- Promotional poster
- Directed by: Reginald Harkema
- Produced by: Kim Creelman Nick McKinney
- Starring: Dave Foley; Bruce McCulloch; Kevin McDonald; Mark McKinney; Scott Thompson;
- Cinematography: Christina Ienna Michelle McCabe
- Edited by: Peter Denes
- Production company: Blue Ant Media
- Distributed by: Amazon Prime Video
- Release date: March 15, 2022 (SXSW);
- Running time: 95 minutes
- Country: Canada
- Language: English

= The Kids in the Hall: Comedy Punks =

The Kids in the Hall: Comedy Punks is a 2022 Canadian documentary film, directed by Reginald Harkema. Released to coincide with Amazon Prime's relaunch of the influential Canadian sketch comedy series and based partially on Paul Myers's 2018 book The Kids in the Hall: One Dumb Guy, the film documents the history of the troupe through both archival footage and contemporary interviews with the members, largely filmed at The Rivoli, the Toronto club where the troupe got their start on stage.

The film also includes segments with other actors and comedians commenting on the troupe's influence, including Fred Armisen, Jay Baruchel, Lewis Black, Janeane Garofalo, Eddie Izzard, Mae Martin, Mike Myers, Eric McCormack and Lorne Michaels.

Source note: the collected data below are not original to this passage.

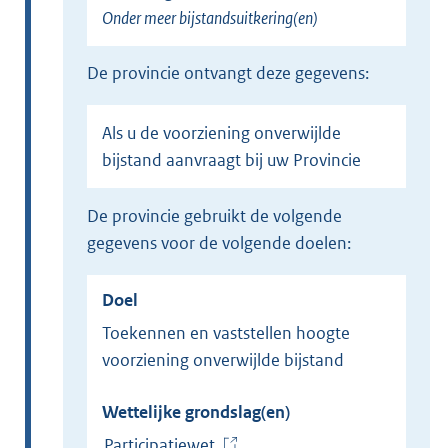
Onder meer bijstandsuitkering(en)
k
)
de provincie ontvangt deze gegevens:
Als u de voorziening onverwijlde
bijstand aanvraagt bij uw Provincie
de provincie gebruikt de volgende
gegevens voor de volgende doelen:
Doel
Toekennen en vaststellen hoogte
voorziening onverwijlde bijstand
Wettelijke grondslag(en)
Participatiewet
(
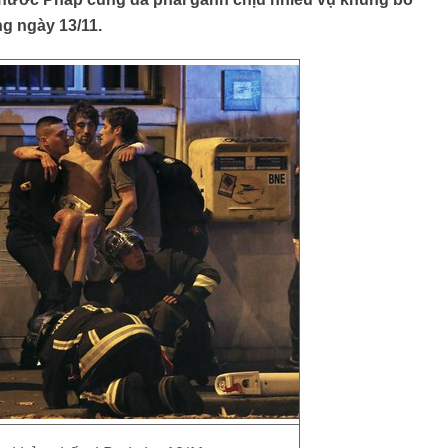
g ngày 13/11.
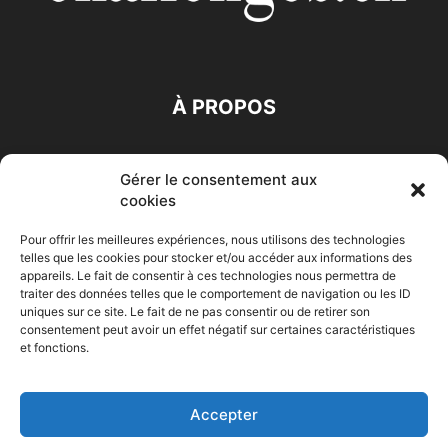
À PROPOS
SUIVEZ NOUS
Gérer le consentement aux
cookies
Pour offrir les meilleures expériences, nous utilisons des technologies
telles que les cookies pour stocker et/ou accéder aux informations des
appareils. Le fait de consentir à ces technologies nous permettra de
traiter des données telles que le comportement de navigation ou les ID
Accueil
Economie
Entreprises
Entrepreneur
Afrique
uniques sur ce site. Le fait de ne pas consentir ou de retirer son
consentement peut avoir un effet négatif sur certaines caractéristiques
Maghreb
M-Orient
Zone Euro
International
et fonctions.
HIGH-TECH
Auto-Moto
Accepter
© Challenges.tn By AAKOM.DIGITAL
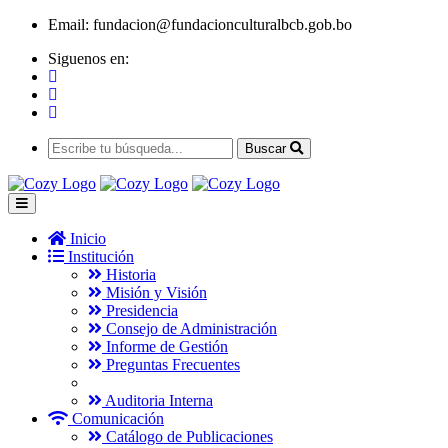
Email:
fundacion@fundacionculturalbcb.gob.bo
Siguenos en:
Buscar
Inicio
Institución
Historia
Misión y Visión
Presidencia
Consejo de Administración
Informe de Gestión
Preguntas Frecuentes
Auditoria Interna
Comunicación
Catálogo de Publicaciones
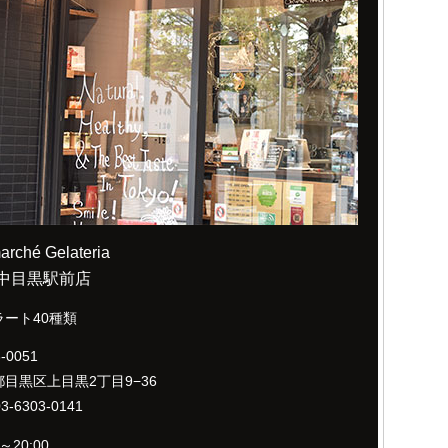
arché Gelateria
中目黒駅前店
ラート40種類
-0051
目黒区上目黒2丁目9−36
03-6303-0141
0～20:00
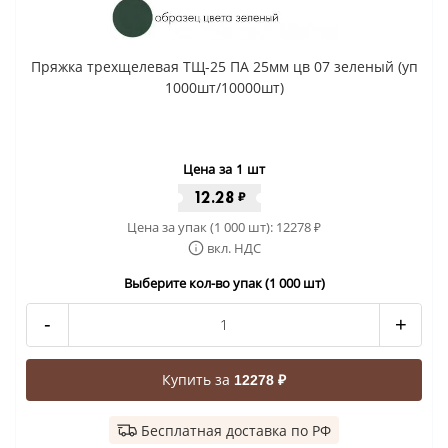
Пряжка трехщелевая ТЩ-25 ПА 25мм цв 07 зеленый (уп
1000шт/10000шт)
Цена за 1 шт
12.28
₽
Цена за упак (1 000 шт):
12278
₽
вкл. НДС
Выберите кол-во упак (1 000 шт)
-
+
Купить за
12278 ₽
Бесплатная доставка по РФ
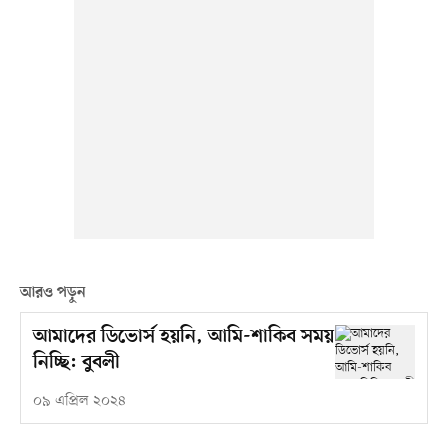
আরও পড়ুন
আমাদের ডিভোর্স হয়নি, আমি-শাকিব সময়
নিচ্ছি: বুবলী
০৯ এপ্রিল ২০২৪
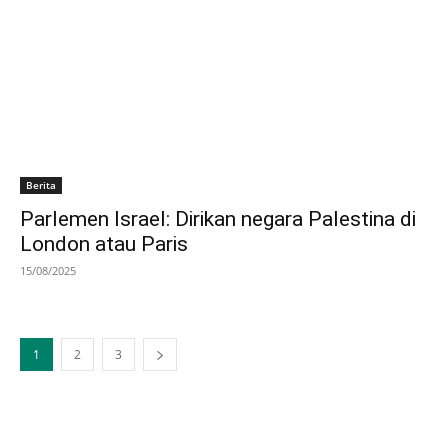
Berita
Parlemen Israel: Dirikan negara Palestina di
London atau Paris
15/08/2025
1
2
3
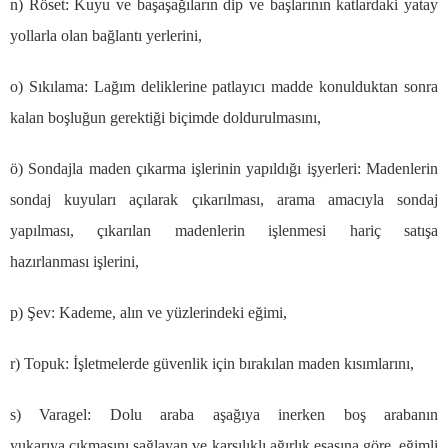
n) R
ö
set: Kuyu ve ba
ş
a
ş
a
ğı
lar
ı
n dip ve ba
ş
lar
ı
n
ı
n katlardaki yatay
yollarla olan ba
ğ
lant
ı
yerlerini,
o) S
ı
k
ı
lama: La
ğı
m deliklerine patlay
ı
c
ı
madde konulduktan sonra
kalan bo
ş
lu
ğ
un gerekti
ğ
i bi
ç
imde doldurulmas
ı
n
ı
,
ö
) Sondajla maden
çı
karma i
ş
lerinin yap
ı
ld
ığı
i
ş
yerleri: Madenlerin
sondaj kuyular
ı
a
çı
larak
çı
kar
ı
lmas
ı
, arama amac
ı
yla sondaj
yap
ı
lmas
ı
,
çı
kar
ı
lan madenlerin i
ş
lenmesi hari
ç
sat
ış
a
haz
ı
rlanmas
ı
i
ş
lerini,
p)
Ş
ev: Kademe, al
ı
n ve y
ü
zlerindeki e
ğ
imi,
r) Topuk:
İş
letmelerde g
ü
venlik i
ç
in b
ı
rak
ı
lan maden k
ı
s
ı
mlar
ı
n
ı
,
s) Varagel: Dolu araba a
ş
a
ğı
ya inerken bo
ş
araban
ı
n
yukar
ı
ya
çı
kmas
ı
n
ı
sa
ğ
layan ve kar
şı
l
ı
kl
ı
a
ğı
rl
ı
k esas
ı
na g
ö
re, e
ğ
imli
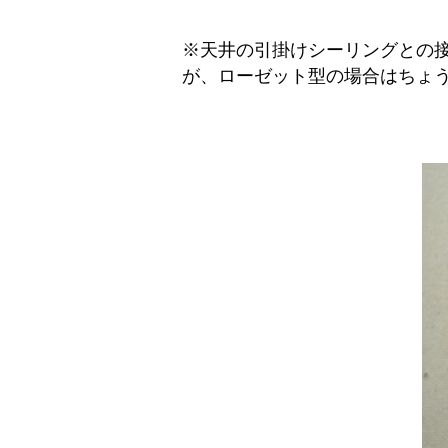
※天井の引掛けシーリングとの
が、ローゼット型の場合はちょ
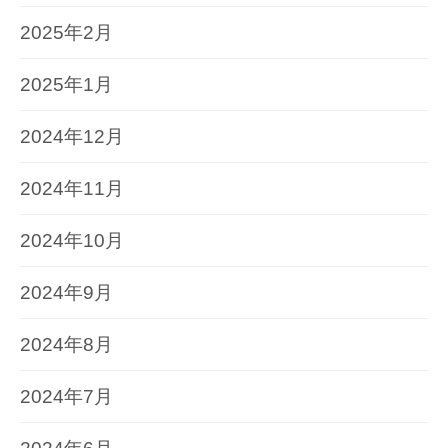
2025年2月
2025年1月
2024年12月
2024年11月
2024年10月
2024年9月
2024年8月
2024年7月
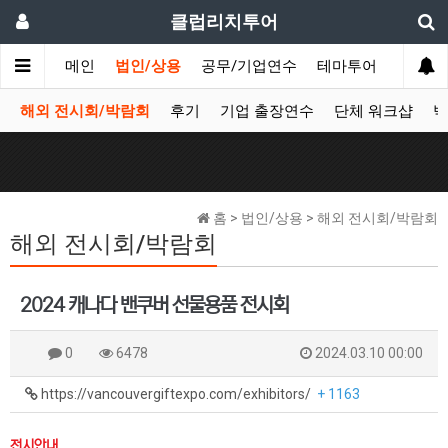
클럽리치투어
메인
법인/상용
공무/기업연수
테마투어
데이투
해외 전시회/박람회
후기
기업 출장연수
단체 워크샵
박
홈 > 법인/상용 > 해외 전시회/박람회
해외 전시회/박람회
2024 캐나다 밴쿠버 선물용품 전시회
0
6478
2024.03.10 00:00
https://vancouvergiftexpo.com/exhibitors/
+ 1163
전시안내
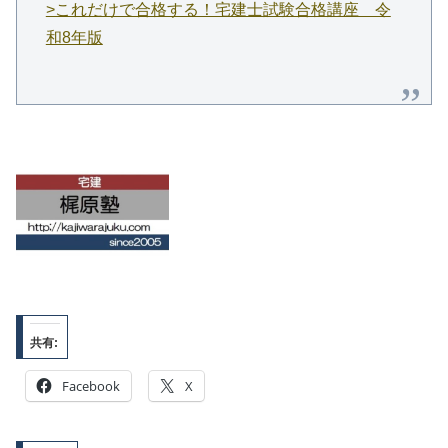
>これだけで合格する！宅建士試験合格講座 令
和8年版
共有:
Facebook
X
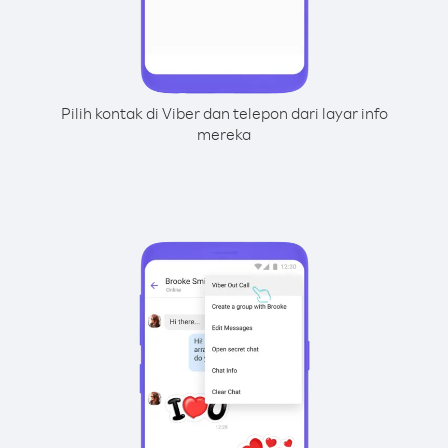
Pilih kontak di Viber dan telepon dari layar info
mereka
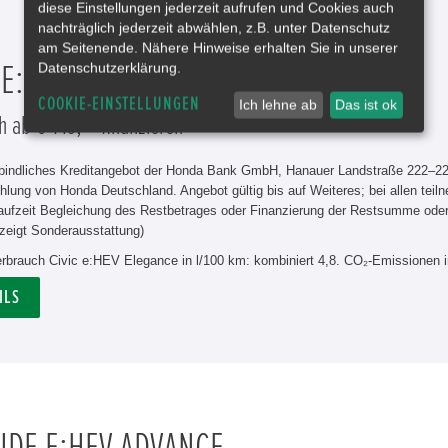
diese Einstellungen jederzeit aufrufen und Cookies auch
nachträglich jederzeit abwählen, z.B. unter Datenschutz
am Seitenende. Nähere Hinweise erhalten Sie in unserer
Datenschutzerklärung.
 E:HEV ELEGANCE
COOKIE-EINSTELLUNGEN
Ich lehne ab
Das ist ok
h ab € 149,-* finanzieren
rbindliches Kreditangebot der Honda Bank GmbH, Hanauer Landstraße 222–226
hlung von Honda Deutschland. Angebot gültig bis auf Weiteres; bei allen tei
aufzeit Begleichung des Restbetrages oder Finanzierung der Restsumme od
zeigt Sonderausstattung)
erbrauch Civic e:HEV Elegance in l/100 km: kombiniert 4,8. CO₂-Emissionen 
ILS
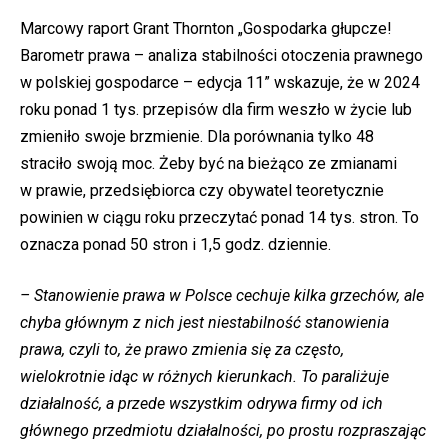
Marcowy raport Grant Thornton „Gospodarka głupcze!
Barometr prawa – analiza stabilności otoczenia prawnego
w polskiej gospodarce – edycja 11” wskazuje, że w 2024
roku ponad 1 tys. przepisów dla firm weszło w życie lub
zmieniło swoje brzmienie. Dla porównania tylko 48
straciło swoją moc. Żeby być na bieżąco ze zmianami
w prawie, przedsiębiorca czy obywatel teoretycznie
powinien w ciągu roku przeczytać ponad 14 tys. stron. To
oznacza ponad 50 stron i 1,5 godz. dziennie.
– Stanowienie prawa w Polsce cechuje kilka grzechów, ale
chyba głównym z nich jest niestabilność stanowienia
prawa, czyli to, że prawo zmienia się za często,
wielokrotnie idąc w różnych kierunkach. To paraliżuje
działalność, a przede wszystkim odrywa firmy od ich
głównego przedmiotu działalności, po prostu rozpraszając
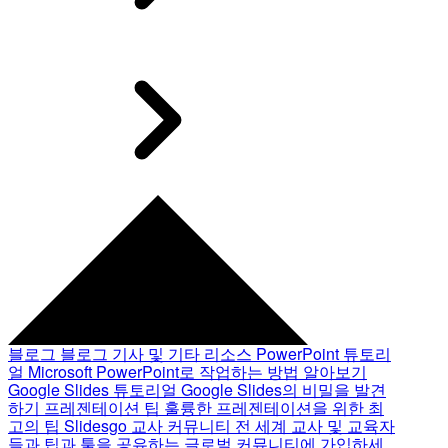
블로그
블로그 기사 및 기타 리소스
PowerPoint 튜토리
얼
Microsoft PowerPoint로 작업하는 방법 알아보기
Google Slides 튜토리얼
Google Slides의 비밀을 발견
하기
프레젠테이션 팁
훌륭한 프레젠테이션을 위한 최
고의 팁
Slidesgo 교사 커뮤니티
전 세계 교사 및 교육자
들과 팁과 툴을 공유하는 글로벌 커뮤니티에 가입하세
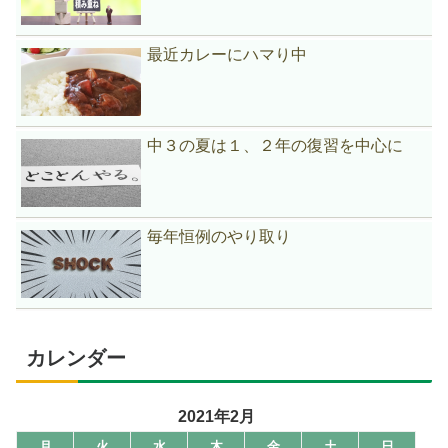
最近カレーにハマり中
中３の夏は１、２年の復習を中心に
毎年恒例のやり取り
カレンダー
2021年2月
月
火
水
木
金
土
日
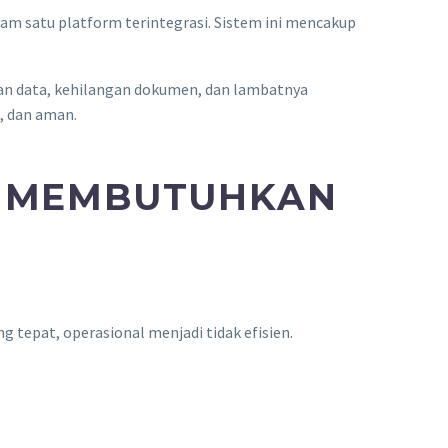
am satu platform terintegrasi. Sistem ini mencakup
an data, kehilangan dokumen, dan lambatnya
t, dan aman.
A MEMBUTUHKAN
tepat, operasional menjadi tidak efisien.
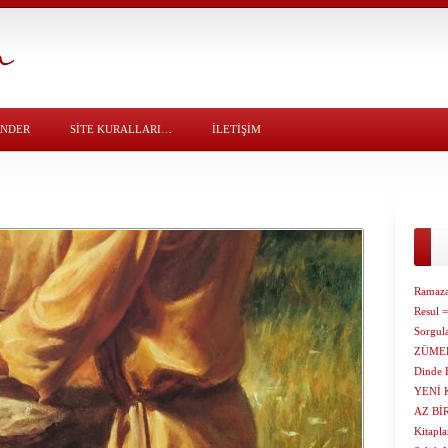
ÖNDER
SITE KURALLARI…
İLETİŞİM
Ramazan
Resul =
Sorgul
ZÜMER
Dinde 
YENİ 
AZ Bİ
Kitaplar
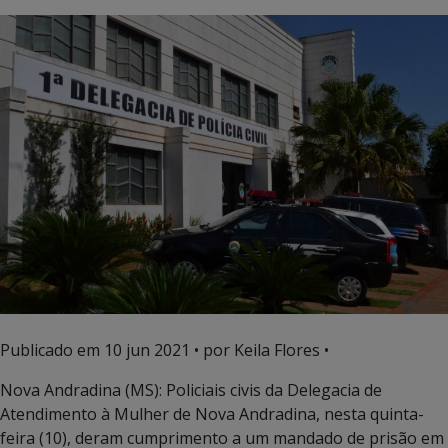
Publicado em
10 jun 2021
• por Keila Flores •
Nova Andradina (MS): Policiais civis da Delegacia de
Atendimento à Mulher de Nova Andradina, nesta quinta-
feira (10), deram cumprimento a um mandado de prisão em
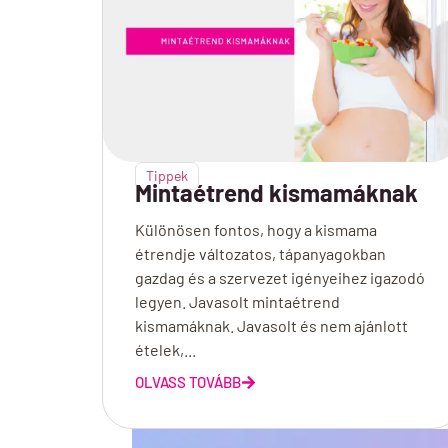
Tippek
Mintaétrend kismamáknak
Különösen fontos, hogy a kismama
étrendje változatos, tápanyagokban
gazdag és a szervezet igényeihez igazodó
legyen. Javasolt mintaétrend
kismamáknak. Javasolt és nem ajánlott
ételek,...
OLVASS TOVÁBB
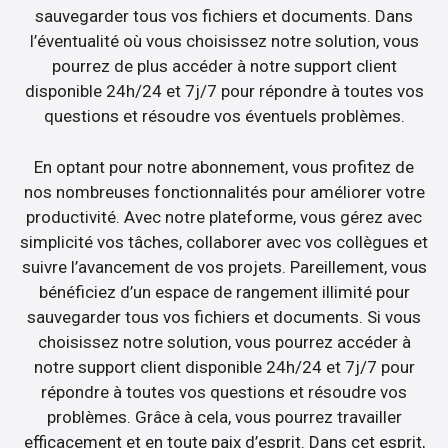
sauvegarder tous vos fichiers et documents. Dans
l’éventualité où vous choisissez notre solution, vous
pourrez de plus accéder à notre support client
disponible 24h/24 et 7j/7 pour répondre à toutes vos
questions et résoudre vos éventuels problèmes.
En optant pour notre abonnement, vous profitez de
nos nombreuses fonctionnalités pour améliorer votre
productivité. Avec notre plateforme, vous gérez avec
simplicité vos tâches, collaborer avec vos collègues et
suivre l’avancement de vos projets. Pareillement, vous
bénéficiez d’un espace de rangement illimité pour
sauvegarder tous vos fichiers et documents. Si vous
choisissez notre solution, vous pourrez accéder à
notre support client disponible 24h/24 et 7j/7 pour
répondre à toutes vos questions et résoudre vos
problèmes. Grâce à cela, vous pourrez travailler
efficacement et en toute paix d’esprit. Dans cet esprit,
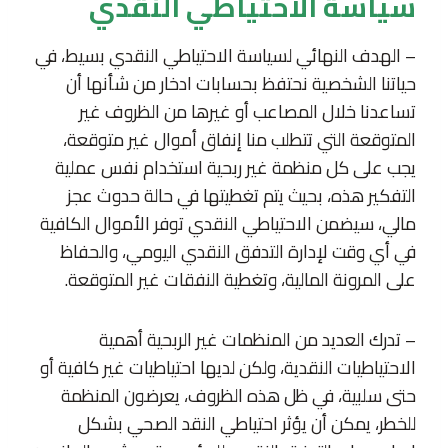
سياسة الاحتياطي النقدي
– الهدف النهائي لسياسة الاحتياطي النقدي بسيط، في
حياتنا الشخصية نحتفظ بحسابات ادخار من شأنها أن
تساعدنا خلال المصاعب أو غيرها من الظروف غير
المتوقعة التي تتطلب منا إنفاق أموال غير متوقعة،
يجب على كل منظمة غير ربحية استخدام نفس عملية
التفكير هذه، بحيث يتم تغطيتها في حالة حدوث عجز
مالي، سيضمن الاحتياطي النقدي توفر الأموال الكافية
في أي وقت لإدارة التدفق النقدي اليومي، والحفاظ
على المرونة المالية، وتغطية النفقات غير المتوقعة.
– تدرك العديد من المنظمات غير الربحية أهمية
الاحتياطيات النقدية، ولكن لديها احتياطيات غير كافية أو
حتى سلبية، في ظل هذه الظروف، يعرضون المنظمة
للخطر، يمكن أن يؤثر احتياطي النقد الصحي بشكل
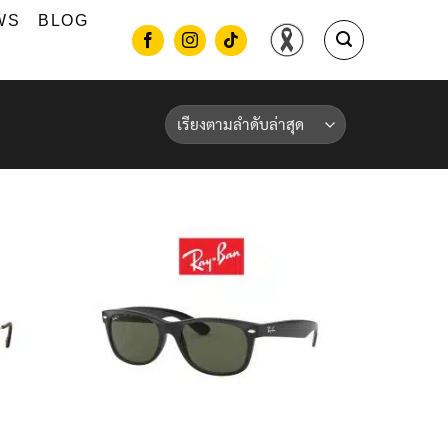
WS
BLOG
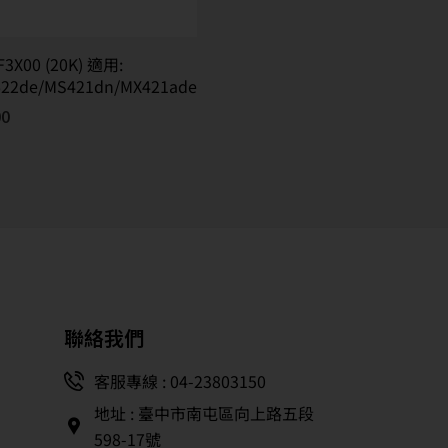
00 (20K) 適用:
22de/MS421dn/MX421ade
00
聯絡我們
客服專線 : 04-23803150
地址 : 臺中市南屯區向上路五段
598-17號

The film premiered on March 15, 2022 at the SXSW festival, and had its Canadian premiere at the 2022 Hot Docs Canadian International Documentary Festival, in advance of its launch on Amazon on May 20 as a companion to the new season of the series.

The film won the Canadian Screen Award for Best Biography or Arts Documentary Program or Series at the 11th Canadian Screen Awards in 2023.